Task goal: Below are records to print word for word; include none of their pictures.

Material shown:
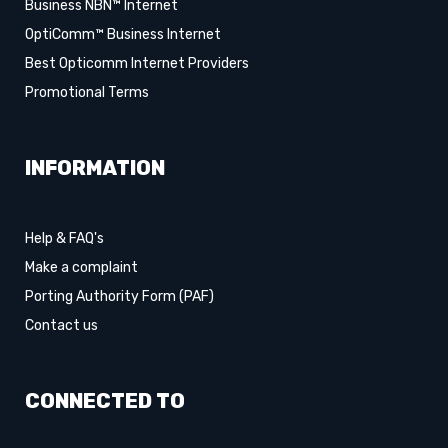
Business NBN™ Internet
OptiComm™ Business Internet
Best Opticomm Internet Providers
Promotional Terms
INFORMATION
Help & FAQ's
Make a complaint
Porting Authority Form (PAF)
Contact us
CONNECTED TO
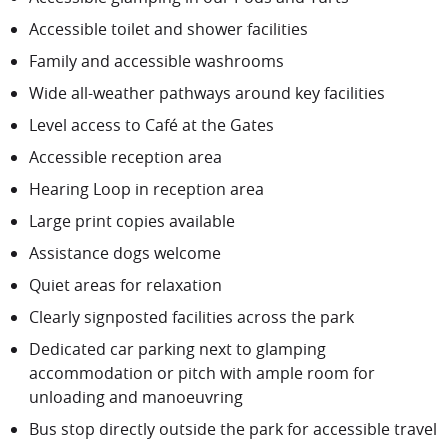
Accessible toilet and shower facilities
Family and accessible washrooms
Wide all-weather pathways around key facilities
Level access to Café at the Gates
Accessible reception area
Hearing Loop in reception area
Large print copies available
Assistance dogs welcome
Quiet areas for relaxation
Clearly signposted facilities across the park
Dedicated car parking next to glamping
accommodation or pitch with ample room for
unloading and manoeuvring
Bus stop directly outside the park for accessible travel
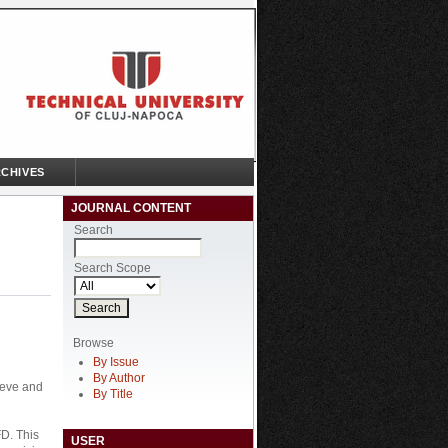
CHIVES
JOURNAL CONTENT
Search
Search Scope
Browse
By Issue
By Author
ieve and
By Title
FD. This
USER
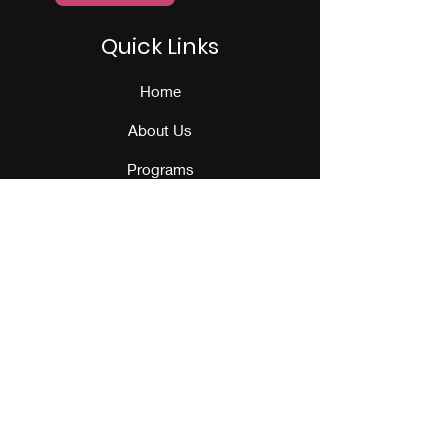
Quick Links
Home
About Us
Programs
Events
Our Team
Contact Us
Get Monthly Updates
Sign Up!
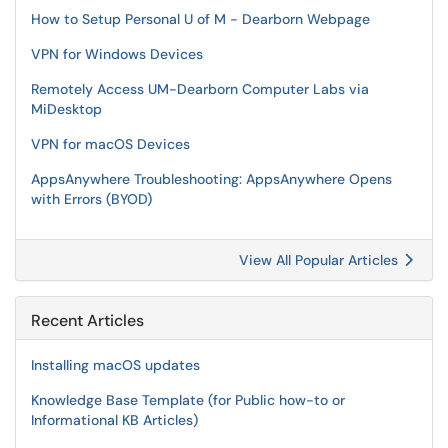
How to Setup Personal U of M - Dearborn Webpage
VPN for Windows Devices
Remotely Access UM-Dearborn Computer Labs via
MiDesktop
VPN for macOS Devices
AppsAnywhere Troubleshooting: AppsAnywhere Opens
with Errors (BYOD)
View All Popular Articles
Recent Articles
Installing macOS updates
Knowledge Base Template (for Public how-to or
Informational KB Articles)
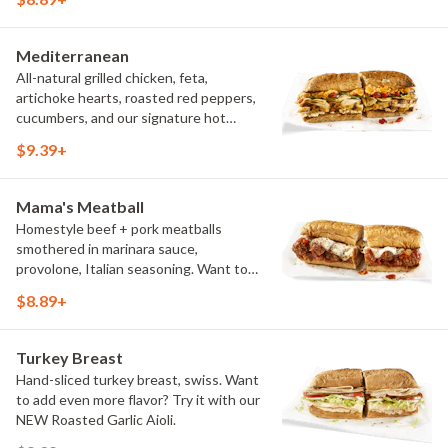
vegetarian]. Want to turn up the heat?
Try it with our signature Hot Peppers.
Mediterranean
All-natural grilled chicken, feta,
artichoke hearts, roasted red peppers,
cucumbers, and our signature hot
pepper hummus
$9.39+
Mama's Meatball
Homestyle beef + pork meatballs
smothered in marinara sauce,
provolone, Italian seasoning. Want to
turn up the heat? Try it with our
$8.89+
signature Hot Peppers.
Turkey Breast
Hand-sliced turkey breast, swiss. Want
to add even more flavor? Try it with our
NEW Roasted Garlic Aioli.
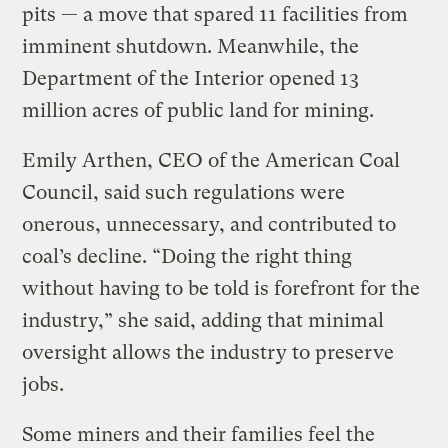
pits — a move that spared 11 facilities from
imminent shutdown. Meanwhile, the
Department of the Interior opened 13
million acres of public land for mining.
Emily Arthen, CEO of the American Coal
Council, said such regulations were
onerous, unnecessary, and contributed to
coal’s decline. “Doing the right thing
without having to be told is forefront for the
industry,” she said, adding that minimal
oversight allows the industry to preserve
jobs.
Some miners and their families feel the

Answer space:
Business NBN™ Internet
OptiComm™ Business Internet
Best Opticomm Internet Providers
Promotional Terms
INFORMATION
Help & FAQ's
Make a complaint
Porting Authority Form (PAF)
Contact us
CONNECTED TO
Accessible toilet and shower facilities
Family and accessible washrooms
Wide all-weather pathways around key facilities
Level access to Café at the Gates
Accessible reception area
Hearing Loop in reception area
Large print copies available
Assistance dogs welcome
Quiet areas for relaxation
Clearly signposted facilities across the park
Dedicated car parking next to glamping
accommodation or pitch with ample room for
unloading and manoeuvring
Bus stop directly outside the park for accessible travel
CHIVES
JOURNAL CONTENT
Search
Search Scope
Browse
By Issue
By Author
ieve and
By Title
FD. This
USER
Quick Links
Home
About Us
Programs
Events
Our Team
Contact Us
Get Monthly Updates
Sign Up!
How to Setup Personal U of M - Dearborn Webpage
VPN for Windows Devices
Remotely Access UM-Dearborn Computer Labs via
MiDesktop
VPN for macOS Devices
AppsAnywhere Troubleshooting: AppsAnywhere Opens
with Errors (BYOD)
View All Popular Articles
Recent Articles
Installing macOS updates
Knowledge Base Template (for Public how-to or
Informational KB Articles)
vegetarian]. Want to turn up the heat?
Try it with our signature Hot Peppers.
Mediterranean
All-natural grilled chicken, feta,
artichoke hearts, roasted red peppers,
cucumbers, and our signature hot
pepper hummus
$9.39+
Mama's Meatball
Homestyle beef + pork meatballs
smothered in marinara sauce,
provolone, Italian seasoning. Want to
turn up the heat? Try it with our
$8.89+
signature Hot Peppers.
Turkey Breast
Hand-sliced turkey breast, swiss. Want
to add even more flavor? Try it with our
NEW Roasted Garlic Aioli.
pits — a move that spared 11 facilities from
imminent shutdown. Meanwhile, the
Department of the Interior opened 13
million acres of public land for mining.
Emily Arthen, CEO of the American Coal
Council, said such regulations were
onerous, unnecessary, and contributed to
coal’s decline. “Doing the right thing
without having to be told is forefront for the
industry,” she said, adding that minimal
oversight allows the industry to preserve
jobs.
Some miners and their families feel the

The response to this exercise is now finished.